Choosing min_size: Set to 0 when every boundary should produce a chunk (e.g., chat turns). Set to 200+ when standalone headings should merge with their body text.

Debugging boundaries: Use --detect-boundaries on the CLI to preview what your patterns match before chunking:

chunkweaver doc.txt --detect-boundaries --boundaries "^Article\s+\d+"
# line 5: [^Article\s+\d+] 'Article 1'
# line 23: [^Article\s+\d+] 'Article 2'

Ecosystem: ragtune pipeline

chunkweaver's --export-dir writes one .txt file per chunk — the exact format ragtune expects for --pre-chunked ingestion. Three commands, no glue script:

# 1. Chunk with structure-aware boundaries
chunkweaver legal_doc.txt --preset legal-eu --export-dir ./chunks/

# 2. Embed and upsert into your vector DB
ragtune ingest ./chunks/ --pre-chunked --collection legal --embedder ollama

# 3. Measure retrieval quality
ragtune simulate --collection legal --queries golden.json

Compare two configs side by side:

chunkweaver doc.txt --preset legal-eu --size 1024 --export-dir ./chunks-1k/
chunkweaver doc.txt --preset legal-eu --size 512  --export-dir ./chunks-512/

ragtune ingest ./chunks-1k/  --pre-chunked --collection a --embedder ollama
ragtune ingest ./chunks-512/ --pre-chunked --collection b --embedder ollama

ragtune compare --collections a,b --queries golden.json

Use --format json on any chunkweaver command to get machine-readable output for CI pipelines:

chunkweaver doc.txt --recommend --format json | jq .suggested_target_size
chunkweaver doc.txt --preset legal-eu --inspect --format json | jq .fallback_ratio

Ecosystem: ragprobe on chunks

ragprobe measures domain difficulty — how hard retrieval will be — using vocabulary specificity. Feed it your chunks instead of raw documents to see whether your chunking strategy improves or hurts term discrimination:

from chunkweaver import Chunker
from chunkweaver.presets import LEGAL_EU
from ragprobe import DomainProbe

text = open("regulation.txt").read()
queries = ["What is the right to erasure?", "Who is the data controller?"]

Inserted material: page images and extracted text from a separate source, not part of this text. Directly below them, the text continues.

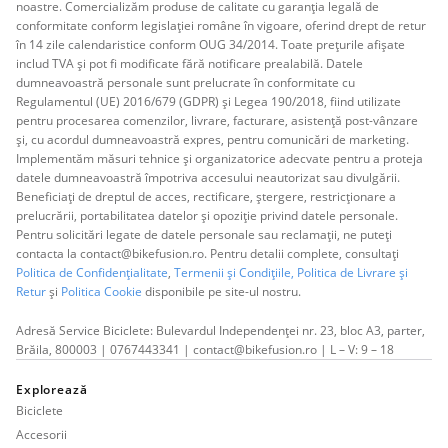
noastre. Comercializăm produse de calitate cu garanția legală de
conformitate conform legislației române în vigoare, oferind drept de retur
în 14 zile calendaristice conform OUG 34/2014. Toate prețurile afișate
includ TVA și pot fi modificate fără notificare prealabilă. Datele
dumneavoastră personale sunt prelucrate în conformitate cu
Regulamentul (UE) 2016/679 (GDPR) și Legea 190/2018, fiind utilizate
pentru procesarea comenzilor, livrare, facturare, asistență post-vânzare
și, cu acordul dumneavoastră expres, pentru comunicări de marketing.
Implementăm măsuri tehnice și organizatorice adecvate pentru a proteja
datele dumneavoastră împotriva accesului neautorizat sau divulgării.
Beneficiați de dreptul de acces, rectificare, ștergere, restricționare a
prelucrării, portabilitatea datelor și opoziție privind datele personale.
Pentru solicitări legate de datele personale sau reclamații, ne puteți
contacta la contact@bikefusion.ro. Pentru detalii complete, consultați
Politica de Confidențialitate
,
Termenii și Condițiile,
Politica de Livrare și
Retur
și
Politica Cookie
disponibile pe site-ul nostru.
Adresă Service Biciclete: Bulevardul Independenței nr. 23, bloc A3, parter,
Brăila, 800003 | 0767443341 | contact@bikefusion.ro | L – V: 9 – 18
Explorează
Biciclete
Accesorii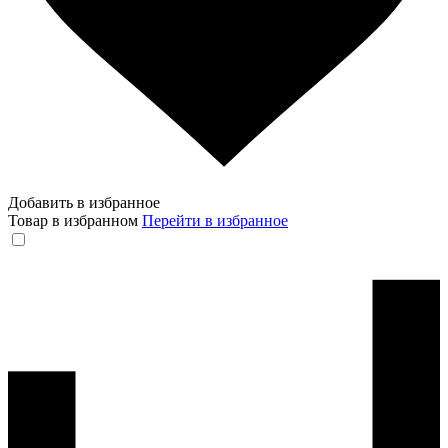
Добавить в избранное
Товар в избранном
Перейти в избранное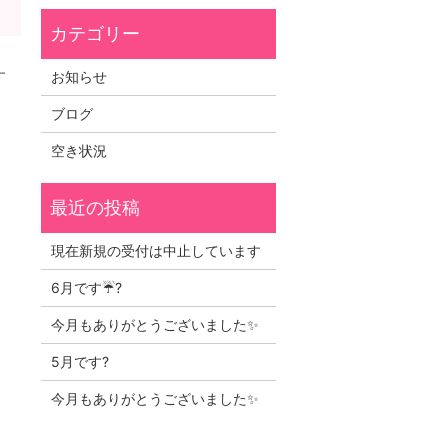
す
お知らせ
ブログ
空き状況
現在新規の受付は中止しています
6月です☔?
今月もありがとうございました✨
5月です?
今月もありがとうございました✨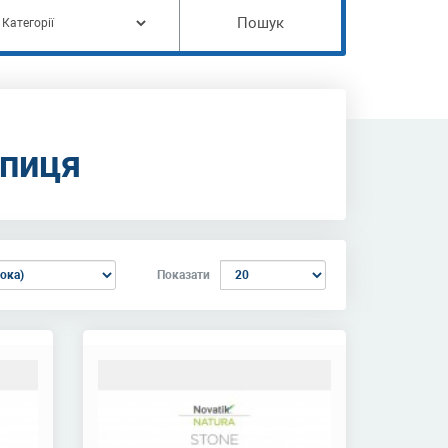
Пошук
епиця
Показати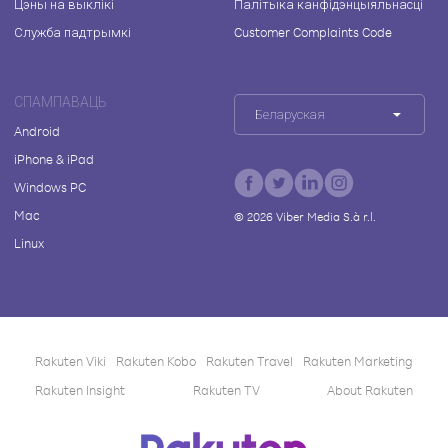
Цэны на выклікі
Палітыка канфідэнцыяльнасці
Служба падтрымкі
Customer Complaints Code
СПАМПАВАЦЬ
Беларуская
Android
iPhone & iPad
Windows PC
Mac
©
2026
Viber Media S.à r.l.
Linux
Rakuten Viki
Rakuten Kobo
Rakuten Travel
Rakuten Marketing
Rakuten Insight
Rakuten TV
About Rakuten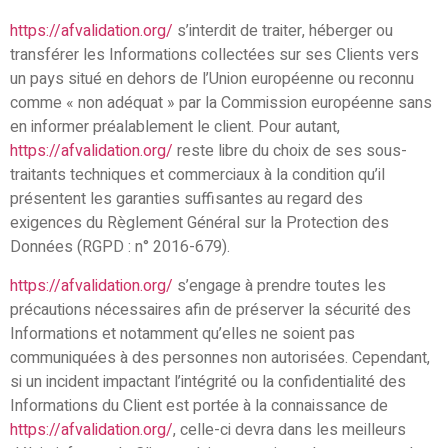
https://afvalidation.org/
s’interdit de traiter, héberger ou
transférer les Informations collectées sur ses Clients vers
un pays situé en dehors de l’Union européenne ou reconnu
comme « non adéquat » par la Commission européenne sans
en informer préalablement le client. Pour autant,
https://afvalidation.org/
reste libre du choix de ses sous-
traitants techniques et commerciaux à la condition qu’il
présentent les garanties suffisantes au regard des
exigences du Règlement Général sur la Protection des
Données (RGPD : n° 2016-679).
https://afvalidation.org/
s’engage à prendre toutes les
précautions nécessaires afin de préserver la sécurité des
Informations et notamment qu’elles ne soient pas
communiquées à des personnes non autorisées. Cependant,
si un incident impactant l’intégrité ou la confidentialité des
Informations du Client est portée à la connaissance de
https://afvalidation.org/
, celle-ci devra dans les meilleurs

# Score raw document (paragraph-level passages)
raw_report = DomainProbe(corpus=[text], queries=queries).score()

# Score after chunking
chunker = Chunker(target_size=1024, boundaries=LEGAL_EU)
chunks = chunker.chunk(text)
chunked_report = DomainProbe(corpus=chunks, queries=queries).score()

print(f"Raw specificity:     {raw_report.specificity:.2f} ({raw_report.difficulty})")
print(f"Chunked specificity: {chunked_report.specificity:.2f} ({chunked_report.difficulty})")

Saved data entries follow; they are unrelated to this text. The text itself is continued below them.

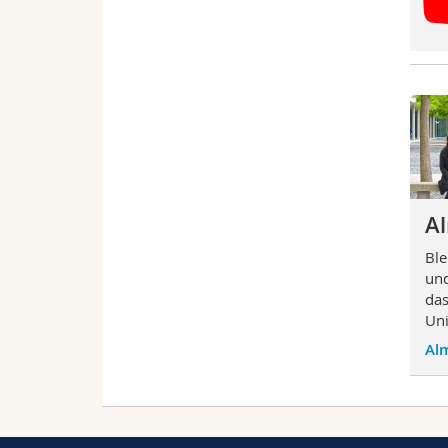
A
Ble
und
das
Uni
Al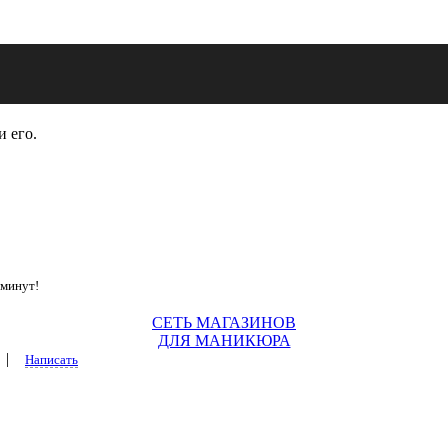
и его.
 минут!
СЕТЬ МАГАЗИНОВ
ДЛЯ МАНИКЮРА
|
Написать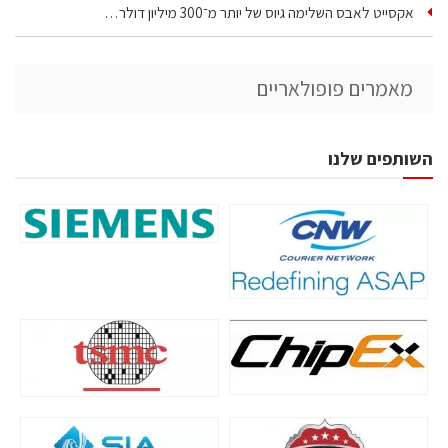
אקסייט לאבס השלימה גיוס של יותר מ־300 מיליון דולר…
מאמרים פופולאריים
השותפים שלנו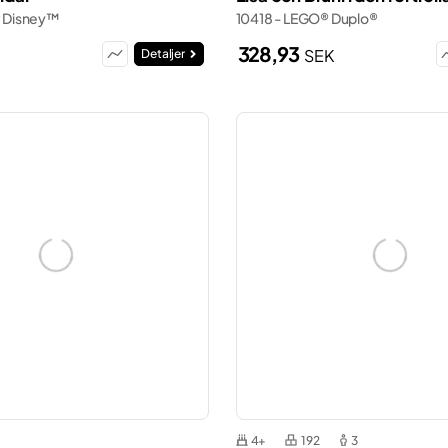
 Disney™
10418 - LEGO® Duplo®
328,93
K
SEK
Detaljer
4+
192
3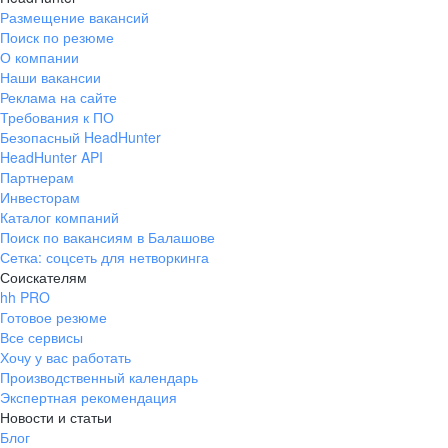
Размещение вакансий
Поиск по резюме
О компании
Наши вакансии
Реклама на сайте
Требования к ПО
Безопасный HeadHunter
HeadHunter API
Партнерам
Инвесторам
Каталог компаний
Поиск по вакансиям в Балашове
Сетка: соцсеть для нетворкинга
Соискателям
hh PRO
Готовое резюме
Все сервисы
Хочу у вас работать
Производственный календарь
Экспертная рекомендация
Новости и статьи
Блог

If chunked specificity is higher, your chunking is producing more discriminative passages — queries map to fewer, more specific chunks. If it's lower, your chunks may be too small (fragmenting key terms across boundaries) or too large (diluting specificity).

This runs in seconds with no embeddings or vector DB — pure lexical analysis. Use it as a fast dev-time sanity check before committing to a full embedding pipeline.